So, how did it work out in the end, did you stick with lisp for doing
heavy DSP processing, or did you have to come back to the low level?
Did you find any other cool ways to speed your audio processing even more,
or just make even more fun?
_______________________________________________
Lisp Hug - the mailing list for LispWorks users
lisp-hug@lispworks.com
http://www.lispworks.com/support/lisp-hug.html
Re: Lisp Realtime Speedups
Actually, using lisp as a C code compiler seems to be one of cool ways to
do things. I actually came across a lisp library a couple of days ago that
generates GPU kernels source for CUDA, one would be able to do some
massive DSP processing of teraflop scale this way. It seems to be a
problem as of now to perform general purpose GPU processing from inside
lisp easily but that might not be the case for too long.
Thanks for your replies, David, they always stand out and give plenty of
food for thought.
On Tue, 14 Aug 2012 00:03:35 +0100, David McClain
<dbm@refined-audiometrics.com> wrote:
> BTW... I have lately had numerous cases where I either had to write C
> for signal processing, or some custom DSP language encoded in C (e.g.,
> Tensilica).
>
> In those cases I have taken to writing a simple cross compiler from high
> level abstract Lisp notation to the needed low level C code. Along the
> way, my Lisp compilers perform code sequence optimization to give the
> shortest possible sequence of C code to perform needed computations.
>
> It is really simple to do this in Lisp.
>
> ----------------- (from an earlier letter to Usha Millar of LW)
> --------------------------
>
> Here is an example from my daily routine, where I need to write some DSP
> code for an integer-based DSP which uses fractional arithmetic
> encodings.
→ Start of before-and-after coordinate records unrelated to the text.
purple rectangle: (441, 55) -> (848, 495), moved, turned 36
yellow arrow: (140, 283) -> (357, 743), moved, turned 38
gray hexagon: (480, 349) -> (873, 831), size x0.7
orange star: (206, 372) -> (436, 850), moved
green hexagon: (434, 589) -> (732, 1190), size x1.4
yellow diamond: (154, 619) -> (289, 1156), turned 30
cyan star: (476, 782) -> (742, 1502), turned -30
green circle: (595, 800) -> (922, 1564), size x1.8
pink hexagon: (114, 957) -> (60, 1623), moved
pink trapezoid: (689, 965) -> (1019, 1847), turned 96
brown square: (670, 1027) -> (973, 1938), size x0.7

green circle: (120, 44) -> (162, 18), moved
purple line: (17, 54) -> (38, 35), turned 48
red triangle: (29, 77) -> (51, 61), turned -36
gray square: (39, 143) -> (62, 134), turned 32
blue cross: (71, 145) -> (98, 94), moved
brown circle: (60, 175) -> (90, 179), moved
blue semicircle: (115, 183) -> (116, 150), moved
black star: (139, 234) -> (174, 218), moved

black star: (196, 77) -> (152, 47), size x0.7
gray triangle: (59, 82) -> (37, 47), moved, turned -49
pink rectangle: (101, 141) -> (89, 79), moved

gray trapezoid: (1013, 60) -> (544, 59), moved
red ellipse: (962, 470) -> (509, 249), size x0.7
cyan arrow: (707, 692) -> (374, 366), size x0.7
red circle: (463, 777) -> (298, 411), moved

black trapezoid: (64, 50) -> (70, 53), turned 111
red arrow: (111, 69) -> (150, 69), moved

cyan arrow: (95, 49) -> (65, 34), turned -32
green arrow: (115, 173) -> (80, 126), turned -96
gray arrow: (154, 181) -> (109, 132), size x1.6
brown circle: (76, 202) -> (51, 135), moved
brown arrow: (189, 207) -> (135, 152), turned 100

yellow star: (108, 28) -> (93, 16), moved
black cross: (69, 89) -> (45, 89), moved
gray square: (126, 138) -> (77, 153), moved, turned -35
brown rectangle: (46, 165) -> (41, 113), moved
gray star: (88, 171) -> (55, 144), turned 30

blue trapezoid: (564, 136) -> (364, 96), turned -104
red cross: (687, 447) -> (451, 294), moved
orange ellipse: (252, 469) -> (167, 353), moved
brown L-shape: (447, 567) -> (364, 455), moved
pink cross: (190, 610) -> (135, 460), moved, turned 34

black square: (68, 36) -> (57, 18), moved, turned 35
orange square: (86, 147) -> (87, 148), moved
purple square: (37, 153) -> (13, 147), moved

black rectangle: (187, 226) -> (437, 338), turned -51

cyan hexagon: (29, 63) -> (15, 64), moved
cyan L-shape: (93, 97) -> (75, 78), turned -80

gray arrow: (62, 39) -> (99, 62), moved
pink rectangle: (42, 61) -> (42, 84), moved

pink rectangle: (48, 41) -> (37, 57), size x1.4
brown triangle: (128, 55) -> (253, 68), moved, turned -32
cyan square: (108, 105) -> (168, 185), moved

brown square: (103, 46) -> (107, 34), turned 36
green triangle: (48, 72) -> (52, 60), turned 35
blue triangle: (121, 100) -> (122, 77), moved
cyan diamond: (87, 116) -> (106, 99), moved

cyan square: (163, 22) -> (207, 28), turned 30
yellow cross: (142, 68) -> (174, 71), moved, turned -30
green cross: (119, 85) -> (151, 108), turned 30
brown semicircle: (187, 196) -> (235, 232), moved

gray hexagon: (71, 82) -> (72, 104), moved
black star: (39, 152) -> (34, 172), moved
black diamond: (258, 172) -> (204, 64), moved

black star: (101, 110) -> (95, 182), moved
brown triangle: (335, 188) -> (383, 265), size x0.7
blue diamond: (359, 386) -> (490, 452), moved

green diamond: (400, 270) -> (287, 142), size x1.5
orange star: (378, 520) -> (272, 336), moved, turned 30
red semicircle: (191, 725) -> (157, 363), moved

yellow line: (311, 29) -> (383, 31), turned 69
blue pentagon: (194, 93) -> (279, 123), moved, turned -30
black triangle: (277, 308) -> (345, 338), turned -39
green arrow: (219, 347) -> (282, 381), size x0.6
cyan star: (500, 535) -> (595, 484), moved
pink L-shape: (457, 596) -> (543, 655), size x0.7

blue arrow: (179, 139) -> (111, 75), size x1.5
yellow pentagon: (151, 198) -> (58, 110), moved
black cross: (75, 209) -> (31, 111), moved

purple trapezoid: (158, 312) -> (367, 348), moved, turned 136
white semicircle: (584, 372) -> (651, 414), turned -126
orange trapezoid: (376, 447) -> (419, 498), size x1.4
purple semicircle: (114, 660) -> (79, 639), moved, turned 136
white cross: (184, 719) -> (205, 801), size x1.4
It does not have floating point, but each 24-bit integer can
> represent a number with some (possibly varying) number of bits that
> represent its fractional value.
>
> For example, Pi in Q.21 notation is 6588397 (21-bits of fractional
> value, 2 bits of integer portion, and 1-bit of sign, for a total of 24
> bits)
>
> So, as you could imagine, writing code for elaborate arithmetic routines
> in such a system can quickly become a nightmare of book-keeping -- who
> has how many bits, what happens when I multiply two of them together,
> how many bits of shifting are needed, and in which direction, if I need
> to add two dissimilar fractional values, etc.
>
> So Lisp to the rescue with a simple meta-compiler. I declare the vars
> I'm about to use, their names, and how many bits of fraction each has,
> then I can simply write a Lisp expression for the arithmetic, and Lisp
> keeps track of all the bit precisions for me, performs shifting as
> needed, (or issues error messaages if I mess up!), and then it generates
> C code for the DSP compiler.
>
> It was most direct to just use 3-address encoding in Lisp, and let the
> follow-on C compiler optimize away any unnecessary loads and stores.
>
> Example, from the computation of Log2(x) using a minimax polynomial
> approximation, takes a Q.23 value in, and produces a Q.18 value out.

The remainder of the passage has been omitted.